By Huw Jones
LONDON (Reuters) – Banks in the European Union will have to use platforms inside the EU to trade derivatives from January, the bloc’s securities watchdog said on Wednesday, in a move that could cut off the City of London, the world’s biggest derivatives trading hub.
The European Securities and Markets Authority (ESMA), set out the EU’s so-called trading obligation for derivatives (DTO) once Britain fully leaves the EU on Dec. 31.
The EU watchdog said the DTO from January would not change from the initial policy it set out last year, meaning EU investors would have to use a swaps platform inside the bloc, or based in a non-EU country that has already been granted “equivalence” or permission, such as the United States.
This will mean that branches of EU banks in London face conflicting EU and UK requirements on where to trade derivatives.
“ESMA acknowledges that this approach creates challenges for some EU counterparties, particularly UK branches of EU investment firms,” the watchdog said.

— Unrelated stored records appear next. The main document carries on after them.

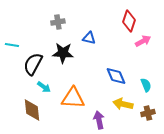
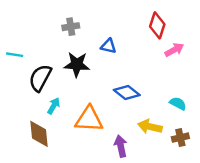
blue diamond: (116, 76) -> (127, 92), moved, turned -30
cyan semicircle: (146, 85) -> (178, 103), turned -40
cyan arrow: (44, 87) -> (54, 106), turned -96

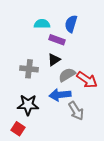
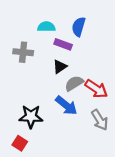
gray cross: (29, 69) -> (23, 52), moved
blue arrow: (60, 95) -> (66, 105), turned -135
gray arrow: (76, 111) -> (100, 120), moved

“However, ESMA considers that EU counterparties can meet their obligations under the DTO by trading on EU trading venues or eligible trading venues in third countries, and this situation is primarily a consequence of the way the UK has chosen to implement the DTO.”
The derivatives industry and UK government have urged Brussels to grant equivalence to avoid a clash over conflicting DTOs or introduce a “quick fix” legal workaround.
So far, Brussels has not granted equivalence for derivatives trading.
“Based on the current legal framework, and in the absence of an equivalence decision by the European Commission, ESMA does not see room for providing different guidance,” ESMA said.